**The task:**
Each line from the one with "enhancing their employees’" to the final line of the data must be reproduced exactly, and no other line may appear.

Saved entries:
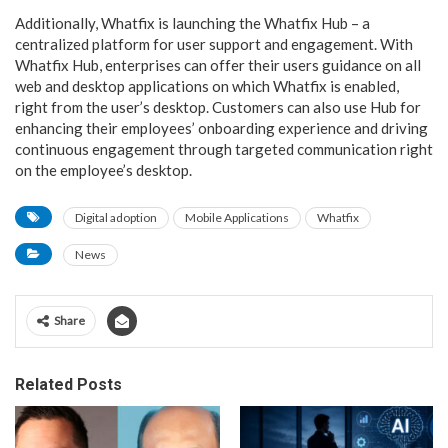
Additionally, Whatfix is launching the Whatfix Hub – a
centralized platform for user support and engagement. With
Whatfix Hub, enterprises can offer their users guidance on all
web and desktop applications on which Whatfix is enabled,
right from the user’s desktop. Customers can also use Hub for
enhancing their employees’ onboarding experience and driving
continuous engagement through targeted communication right
on the employee’s desktop.
Digital adoption
Mobile Applications
Whatfix
News
Share
Related Posts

**Your response:**
enhancing their employees’ onboarding experience and driving
continuous engagement through targeted communication right
on the employee’s desktop.
Digital adoption
Mobile Applications
Whatfix
News
Share
Related Posts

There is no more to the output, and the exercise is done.